Серафима Ильинична. Успокойтесь. Наплюньте, Семен Семенович.
Семен Семенович. Как же мы будем жить, Серафима Ильинична? Кто же будет теперь зарабатывать, Машенька?
Мария Лукьяновна. Ты не думай об этом, пожалуйста, Сенечка, я одна заработаю.
Серафима Ильинична. Столько времени жили на Машино жалованье и опять проживем.
Семен Семенович. Ах, мы, значит, на Машино жили, по-вашему. Значит, я ни при чем, Серафима Ильинична? Только вы одного не учли, Серафима Ильинична: что она на готовом на всем зарабатывала. Эти чашечки кто покупал, Серафима Ильинична? Это я покупал. Эти блюдечки кто покупал, Серафима Ильинична? Это я покупал. А когда эти блюдечки разобьются, тебе хватит, Мария, на новые блюдечки?
Мария Лукьяновна. Хватит, Сенечка, хватит.
Семен Семенович. Хватит?
Мария Лукьяновна. Хватит.
Семен Семенович (бросает блюдца на пол и разбивает их). Ну, посмотрим. А когда эти чашечки разобьются, тебе хватит, Мария, на новые чашечки?
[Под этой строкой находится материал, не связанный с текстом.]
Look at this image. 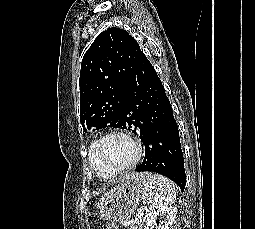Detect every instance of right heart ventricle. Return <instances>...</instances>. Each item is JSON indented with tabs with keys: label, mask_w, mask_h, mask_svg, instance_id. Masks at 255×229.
Listing matches in <instances>:
<instances>
[{
	"label": "right heart ventricle",
	"mask_w": 255,
	"mask_h": 229,
	"mask_svg": "<svg viewBox=\"0 0 255 229\" xmlns=\"http://www.w3.org/2000/svg\"><path fill=\"white\" fill-rule=\"evenodd\" d=\"M91 146H92V143L90 144L89 149H88L87 159H88L89 166L94 171V173L98 177H100L101 179H104V180H108V179H112V178L116 177V175H110L105 170L102 169V167L99 165V163L94 159V157L92 155Z\"/></svg>",
	"instance_id": "e07e8e85"
}]
</instances>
Мария Лукьяновна. Ой, не хватит.
Семен Семенович. Не хватит? Ну, значит, так жить нельзя. Значит, мне остается… Уйдите отсюдова. Уходите сейчас же, я вам говорю. Все равно на троих нам не хватит такого жалованья.
Мария Лукьяновна. Что ты, Сенечка, бог с тобой. И на нас, Сеня, хватит и на тебя.
Семен Семенович. Как же может хватить на меня, Мария, если даже на чашечки не хватает?
Мария Лукьяновна. Хватит, Сенечка, хватит.
Семен Семенович. Хватит? (Разбивает чашки.) Ну, посмотрим. А когда эта вазочка разобьется, тебе хватит, Мария, на новую вазочку?
Серафима Ильинична. Говори, что не хватит.
Мария Лукьяновна. Не хватит, Сенечка.
Семен Семенович. Ах, не хватит! Тогда уходите отсюдова.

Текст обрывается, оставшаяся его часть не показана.